Vol. 7, No. 5 Week of February 03, 2002

Anadarko, Phillips hope to declare NPR-A prospect commercial in 2002

Anadarko’s Pease expects company to spend $100 million in Alaska this year; applauds state’s royalty gas sale; says pipeline access critical to gas explorers

By Kay Cashman

PNA Publisher

Mark Pease, Anadarko Petroleum Corp.’s new vice president of international and Alaska operations, said his company expects to spend $100 million in Alaska this year. That compares to a total of $430 million spent over the last 10 years in the state, a signal that Anadarko’s “capital commitment to Alaska is growing,” he told Meet Alaska attendees Jan. 25.

It was especially significant since earlier this month Anadarko said it expected to cut its worldwide capital spending in half.

Pease had more good news.

He said Anadarko and its partner, Phillips Alaska Inc., hope to declare their Moose’s Tooth prospect in the National Petroleum Reserve-Alaska commercial this year.

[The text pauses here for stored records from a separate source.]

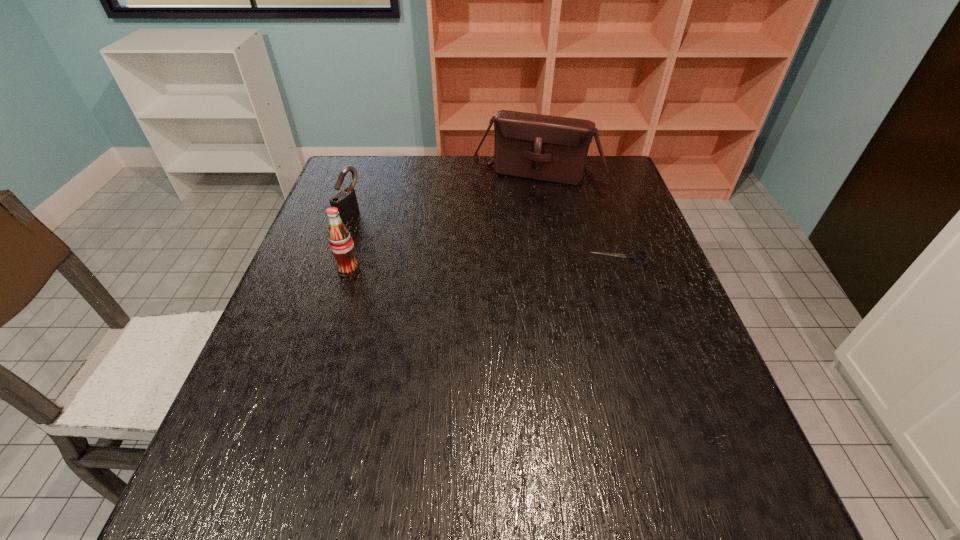 Identify the location of vacant space located on the front flap of the farthest object. (516, 214).

Locate an element on the screen. The width and height of the screenshot is (960, 540). vacant region located on the front flap of the farthest object is located at coordinates (498, 265).

Where is `free space located 0.190m on the front flap of the farthest object`? Image resolution: width=960 pixels, height=540 pixels. free space located 0.190m on the front flap of the farthest object is located at coordinates (511, 227).

Where is `object that is at the far edge`? object that is at the far edge is located at coordinates (549, 148).

The height and width of the screenshot is (540, 960). What are the coordinates of `soda that is positioned at the left edge` in the screenshot? It's located at pyautogui.click(x=341, y=244).

Image resolution: width=960 pixels, height=540 pixels. Find the location of `padlock that is at the left edge`. padlock that is at the left edge is located at coordinates (345, 201).

You are a GUI agent. You are given a task and a screenshot of the screen. Output one action in this format:
    pyautogui.click(x=<x>, y=<y>)
    Task: Click on the shears located at the right edge
    This screenshot has height=540, width=960.
    Given the screenshot: What is the action you would take?
    pyautogui.click(x=633, y=256)

This screenshot has height=540, width=960. What are the coordinates of `shoulder bag at the right edge` in the screenshot? It's located at (549, 148).

Where is `object that is at the far right corner`? This screenshot has width=960, height=540. object that is at the far right corner is located at coordinates [549, 148].

In order to click on vacant area at the far edge in this screenshot , I will do `click(402, 160)`. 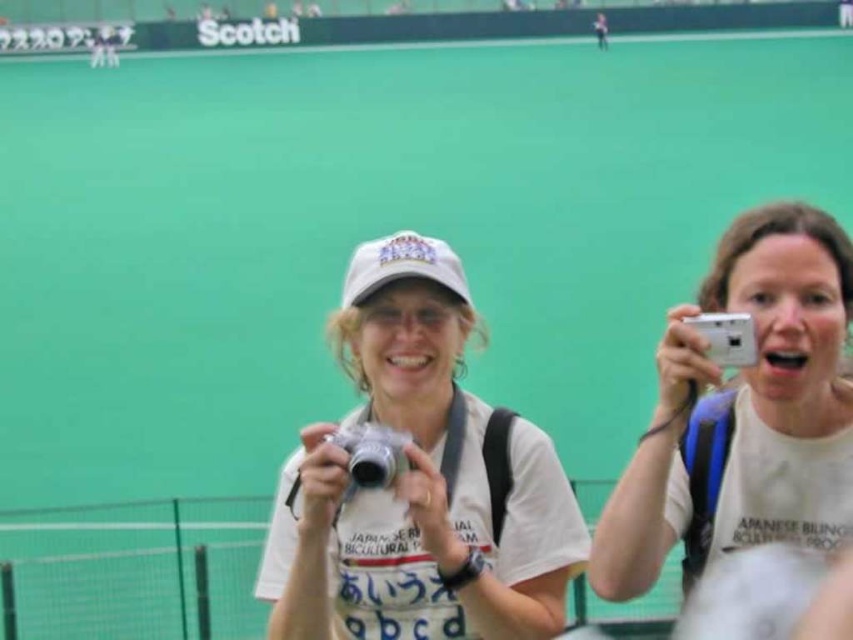 You are organizing a photography exhibition and need to display two cameras. The silver metallic camera at center and the white plastic camera at upper right. Which camera should you choose if you want to display the taller one?

The silver metallic camera at center is taller than the white plastic camera at upper right, so you should choose the silver metallic camera at center for the exhibition.

You are standing in front of the tennis court and see two points marked in the image. Which point, point (438, 572) or point (699, 324), is closer to you?

Point (438, 572) is closer to you because it is further to the viewer than point (699, 324).

You are a photographer at the tennis court. You see the white matte cap at center and the white plastic camera at right. Which object is located lower in the image?

The white matte cap at center is located lower than the white plastic camera at right in the image.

The Moose’s Tooth discovery was announced May 21 by Phillips Alaska President Kevin Meyers and is approximately 20 miles southwest of the new 430 million barrel Alpine oil field.

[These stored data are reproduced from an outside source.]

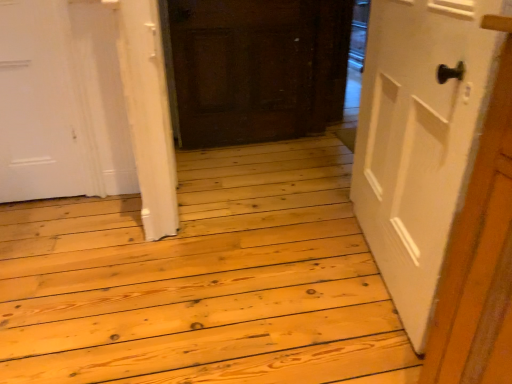 Locate an element on the screen. vacant space underneath white matte door at right, the second door from the back (from a real-world perspective) is located at coordinates (373, 276). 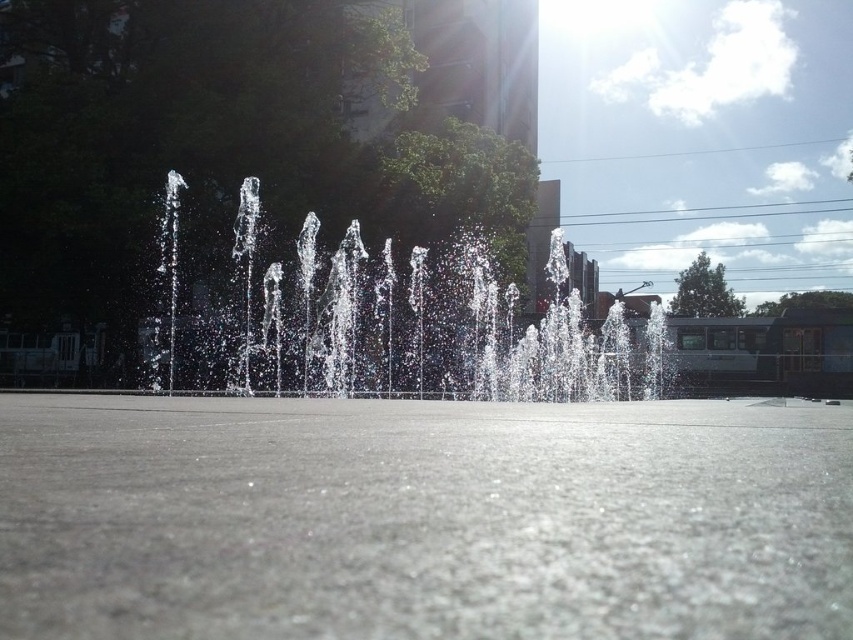 Question: Which object is farther from the camera taking this photo?

Choices:
 (A) clear water at center
 (B) transparent liquid water at center

Answer: (A)

Question: Does transparent liquid water at center have a greater width compared to clear water at center?

Choices:
 (A) no
 (B) yes

Answer: (A)

Question: Which of the following is the farthest from the observer?

Choices:
 (A) clear water at center
 (B) transparent liquid water at center

Answer: (A)

Question: Is the position of transparent liquid water at center more distant than that of clear water at center?

Choices:
 (A) no
 (B) yes

Answer: (A)

Question: Can you confirm if transparent liquid water at center is thinner than clear water at center?

Choices:
 (A) yes
 (B) no

Answer: (A) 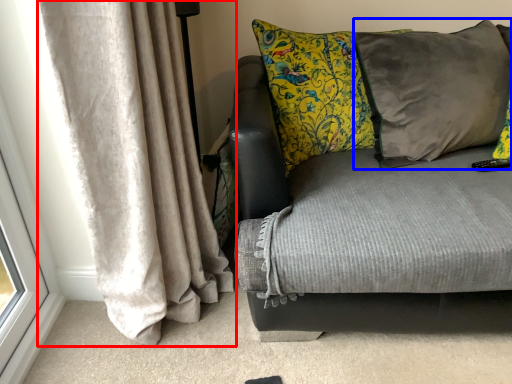 Question: Which object is closer to the camera taking this photo, curtain (highlighted by a red box) or pillow (highlighted by a blue box)?

Choices:
 (A) curtain
 (B) pillow

Answer: (A) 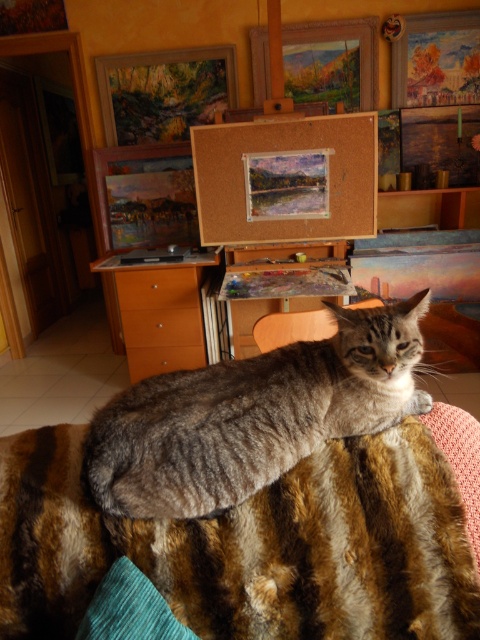 You are an interior designer planning to hang a large mirror above the striped fur blanket at center and the corkboard at center. Based on their heights, which object requires a higher mounting position?

The corkboard at center requires a higher mounting position because it has a greater height than the striped fur blanket at center.

Based on the scene description, where is the striped fur blanket at center located in terms of its 2D coordinates?

The striped fur blanket at center is located at the 2D coordinates of point [251,547].

From the picture: You are an artist who needs to hang a new painting. You see the gray striped fur cat at center and the corkboard at center. Which object is closer to the left side of the room?

The gray striped fur cat at center is closer to the left side of the room because it is positioned to the left of the corkboard at center. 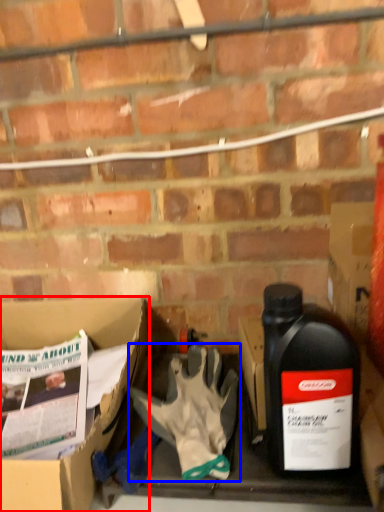 Question: Which object is closer to the camera taking this photo, box (highlighted by a red box) or glove (highlighted by a blue box)?

Choices:
 (A) box
 (B) glove

Answer: (A) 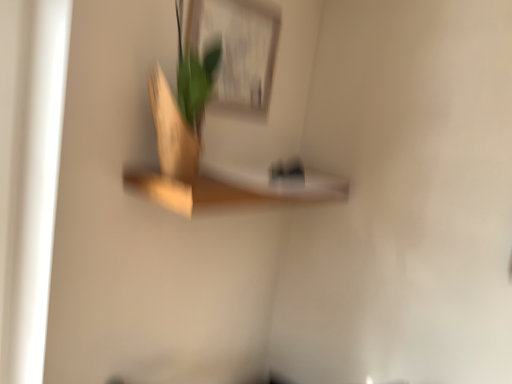 Question: In terms of size, does matte white picture frame at upper center appear bigger or smaller than wooden shelf at center?

Choices:
 (A) small
 (B) big

Answer: (A)

Question: From a real-world perspective, is matte white picture frame at upper center above or below wooden shelf at center?

Choices:
 (A) below
 (B) above

Answer: (B)

Question: Is matte white picture frame at upper center taller or shorter than wooden shelf at center?

Choices:
 (A) tall
 (B) short

Answer: (A)

Question: From the image's perspective, is wooden shelf at center positioned above or below matte white picture frame at upper center?

Choices:
 (A) above
 (B) below

Answer: (B)

Question: In terms of width, does wooden shelf at center look wider or thinner when compared to matte white picture frame at upper center?

Choices:
 (A) thin
 (B) wide

Answer: (B)

Question: Relative to matte white picture frame at upper center, is wooden shelf at center in front or behind?

Choices:
 (A) behind
 (B) front

Answer: (B)

Question: In terms of height, does wooden shelf at center look taller or shorter compared to matte white picture frame at upper center?

Choices:
 (A) tall
 (B) short

Answer: (B)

Ownership in Moose’s Tooth and Alpine is split between Phillips at 78 percent and Anadarko at 22 percent. Phillips is the operator of both.

In the next few days, Anadarko expects to spud the Altamura No. 1 exploratory well just south of Moose’s Tooth. Anadarko owns 100 percent of the Altamura well lease.

“With the information from this well and some additional delineation wells we’ll drill with Phillips, we hope to be able to declare Moose’s Tooth commercial this year,” Pease said. If that happens it will be the first commercial discovery in NPR-A.

Anadarko an Alaska operator for first time

Anadarko is the operator at Altamura — the first time the company has operated on the North Slope, despite the fact it has the second-largest acreage position in Alaska, with access to nearly 2 million net acres of state and federal leases, as well as exploration rights on land in the Brooks Range foothills that is owned by Arctic Slope Regional Corp.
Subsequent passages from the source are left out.